Azure VM Diagnostics Explained

At VMPower we strive to ensure that Azure is a 1st class experience (as with all cloud providers we support). VMPower periodically collects performance metrics of VMs to better provide analytics on what VMs are under capacity.

Some of us at VM Power are ex-Microsoft engineers and so we know how to handle the quirky-ness of Azure to retrieve the necessary information we need for our customers.

There won't be an AWS version of this post since its much more straight forward to do this with AWS Cloudwatch APIs.

Detecting Azure VM Datapoints

We previously wrote about how we can detect idle VMs but we didn't do much sharing on how that works with our cloud providers. So we'll start with Azure.


The first thing to understand when it comes to Azure VM diagnostics is that everything is logged to Azure Tables. It's also good to note that Azure will charge you standard storage rates for storing the diagnostics data (which is extremely inexpensive at ~$0.07USD/TB).

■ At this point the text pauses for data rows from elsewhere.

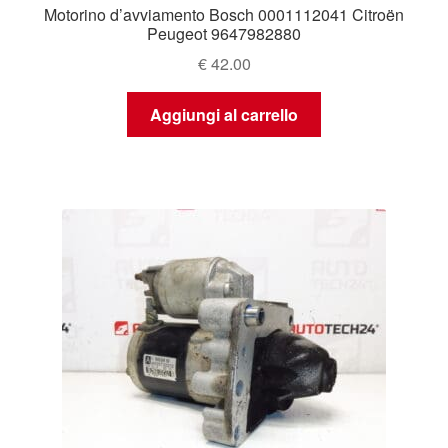
Motorino d’avviamento Bosch 0001112041 Citroën
Peugeot 9647982880
€
42.00
Aggiungi al carrello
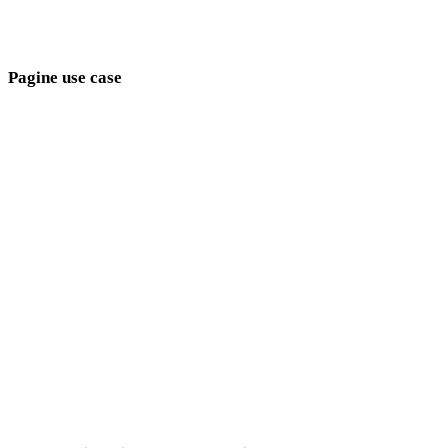
Show 9 more
Pagine use case
Collega le scelte di stile agli obiettivi di produzione.
Sviluppo giochi
E-commerce
Stampa 3D
Animazione
VR / AR
Character design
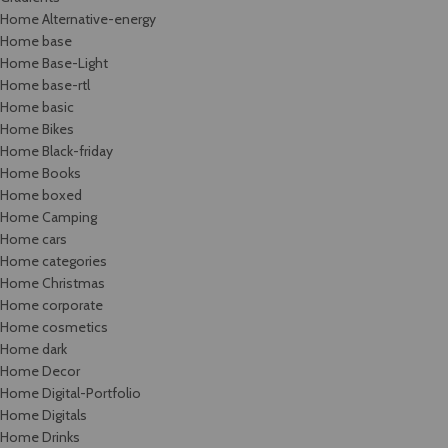
Home Alternative-energy
Home base
Home Base-Light
Home base-rtl
Home basic
Home Bikes
Home Black-friday
Home Books
Home boxed
Home Camping
Home cars
Home categories
Home Christmas
Home corporate
Home cosmetics
Home dark
Home Decor
Home Digital-Portfolio
Home Digitals
Home Drinks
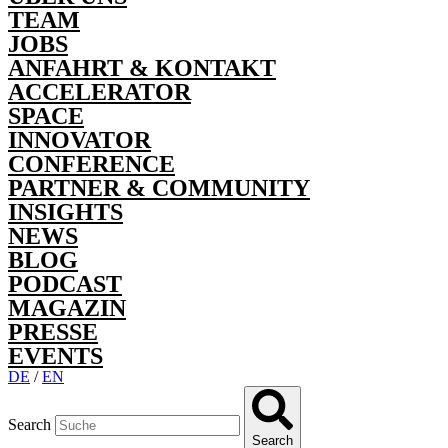
TEAM
JOBS
ANFAHRT & KONTAKT
ACCELERATOR
SPACE
INNOVATOR
CONFERENCE
PARTNER & COMMUNITY
INSIGHTS
NEWS
BLOG
PODCAST
MAGAZIN
PRESSE
EVENTS
DE
/
EN
Search
Search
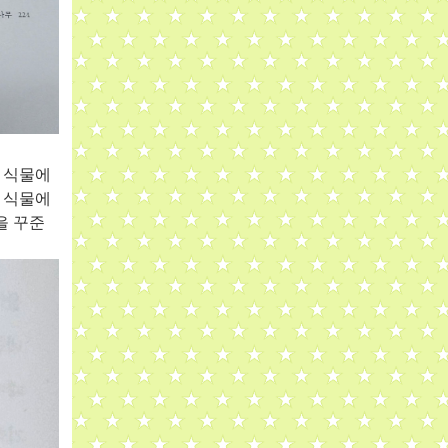
 식물에
 식물에
을 꾸준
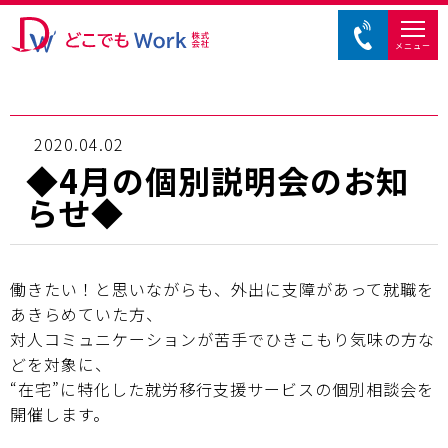
メニュー
2020.04.02
◆4月の個別説明会のお知
らせ◆
働きたい！と思いながらも、外出に支障があって就職を
あきらめていた方、
対人コミュニケーションが苦手でひきこもり気味の方な
どを対象に、
“在宅”に特化した就労移行支援サービスの個別相談会を
開催します。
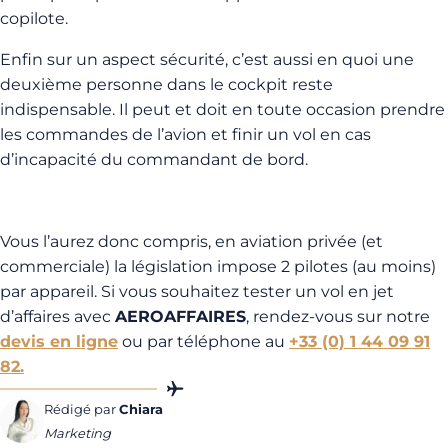
copilote.
Enfin sur un aspect sécurité, c’est aussi en quoi une
deuxième personne dans le cockpit reste
indispensable. Il peut et doit en toute occasion prendre
les commandes de l’avion et finir un vol en cas
d’incapacité du commandant de bord.
Vous l’aurez donc compris, en aviation privée (et
commerciale) la législation impose 2 pilotes (au moins)
par appareil. Si vous souhaitez tester un vol en jet
d’affaires avec
AEROAFFAIRES
, rendez-vous sur notre
devis en ligne
ou par téléphone au
+33 (0) 1 44 09 91
82.
Rédigé par
Chiara
Marketing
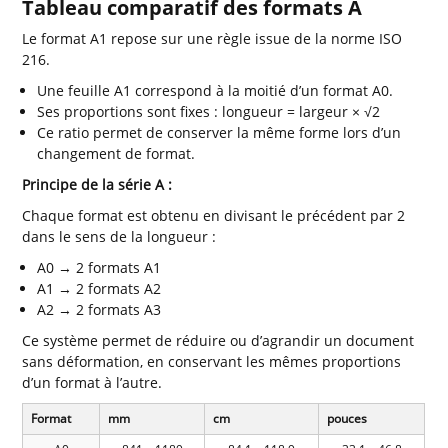
Tableau comparatif des formats A
Le format A1 repose sur une règle issue de la norme ISO
216.
Une feuille A1 correspond à la moitié d’un format A0.
Ses proportions sont fixes : longueur = largeur × √2
Ce ratio permet de conserver la même forme lors d’un
changement de format.
Principe de la série A :
Chaque format est obtenu en divisant le précédent par 2
dans le sens de la longueur :
A0 → 2 formats A1
A1 → 2 formats A2
A2 → 2 formats A3
Ce système permet de réduire ou d’agrandir un document
sans déformation, en conservant les mêmes proportions
d’un format à l’autre.
Format
mm
cm
pouces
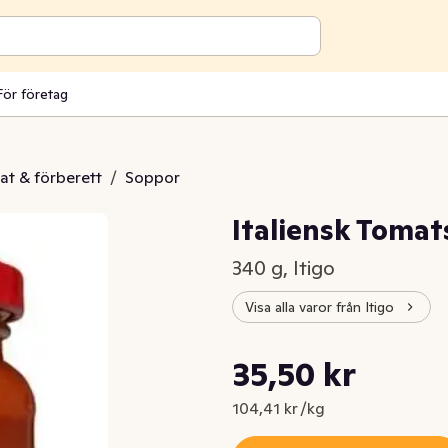
För företag
at & förberett
/
Soppor
Italiensk Tom
340 g, Itigo
Visa alla varor från Itigo
Styckpris: 104,41 kr /kg
35,50 kr
Nuvarande pris är: 35,50 kr
104,41 kr /kg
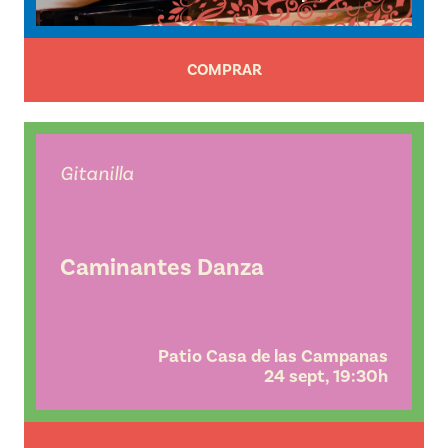
COMPRAR
Gitanilla
Caminantes Danza
Patio Casa de las Campanas
24 sept, 19:30h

Azure Tables is a PaaS service that Azure offers which provides mega-scalabe tables with very basic query abilities. We don't need to get into too much detail here since there is already a great blog post on how to effectively query Azure Tables.

The point is that if you want to retrieve data on your Virtual Machines you need to be able to query Azure Tables, which can be done from any language.

Linux (v2)

Alright let's get right down to it. There are different table schemas for different VM types. Linux VMs have a different schema than Windows VMs. Every table for Linux is split by the type of performance counter it logs. For example, to get Linux CPU data you need to inspect the LinuxCpuVer2v0 table:

Using the Azure storage explorer you can see that the table looks like this:

linux cpu table screenshot

With Azure tables you need to always include the partition key in your query. Otherwise your query will be unacceptably slow (think up to several minutes long!). For a detailed explanation check the blog post I mentioned earlier.

Notice how each partition key is an odd set of 0000000000000000__0 appended before what appears to be some kind of number? So the suffix of the PartitionKey is a .NET timestamp ticks value (I know for a Linux table, right?). For those unfamiliar, its basically the number of 100 nanosecond units that have passed since 0 A.D.

Partition keys can be queried by comparison operators available by the Azure Tables service. So using the gt operator in combination with the 0000000000000000__0 can get you just the CPU data points for the time span you care about (for example, the last 5 minutes).

The catch is that the 0000000000000000__0 can be 0000000000000001__0 or 0000000000000002__0 or 0000000000000003__0 all the way up to 0000000000000009__0. This is not documented by Azure however it appears that the latest data can be in any one of these prefixes. Once you find the right prefix, you can get the correct data for your time interval of choice.

Programmatically speaking, to query for the last 5 minutes of data requires you to iterate up to N=10 through each parition key to determine if you selected the correct prefix.

You can find Disk and Memory information from the LinuxDiskVer2v0 and LinuxMemoryVer2v0 tables within the same storage account.


Windows VM tables are much more straight forward. The partition key is just 0 appended to a .NET timestamp and querying by gt on the partition key will give you all entries within your specified time without the need of iterating through prefixes:

Window VM performance counter table screenshot.

Note that on Windows, you'll have to also include CounterName into your table query based on the performance metric you want.

Finding the Correct Storage Account

On VMPower we use the Azure Resource Manager APIs to discover the correct storage account you configured for diagnostics storage in the portal. Just use the Azure resource explorer and you'll see it can easily be found within a VM resource description.